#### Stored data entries
★ ★ ★ ★
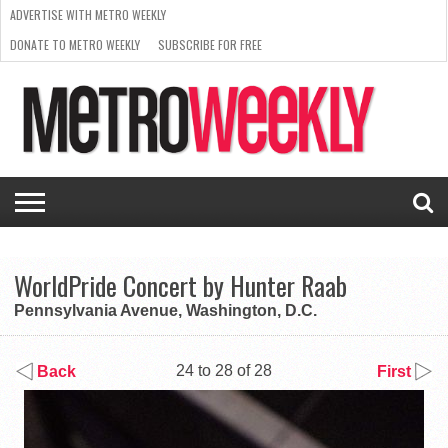
ADVERTISE WITH METRO WEEKLY
DONATE TO METRO WEEKLY
SUBSCRIBE FOR FREE
LATEST
BROWSE OUR BACK ISSUES
ISSUE
NEWS
INTERVIEWS
ARTS
SCENE
FROM
REQUEST
SUPPORT
THE
A RATE
METRO
ARCHIVES
CARD
WEEKLY
WorldPride Concert by Hunter Raab
Pennsylvania Avenue, Washington, D.C.
24 to 28 of 28
Back
First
★ ★ ★ ★
#### Problem to solve
Above are the records; give them all again exactly, apart from the pictures.

#### Solution to the problem
ADVERTISE WITH METRO WEEKLY
DONATE TO METRO WEEKLY
SUBSCRIBE FOR FREE
LATEST
BROWSE OUR BACK ISSUES
ISSUE
NEWS
INTERVIEWS
ARTS
SCENE
FROM
REQUEST
SUPPORT
THE
A RATE
METRO
ARCHIVES
CARD
WEEKLY
WorldPride Concert by Hunter Raab
Pennsylvania Avenue, Washington, D.C.
24 to 28 of 28
Back
First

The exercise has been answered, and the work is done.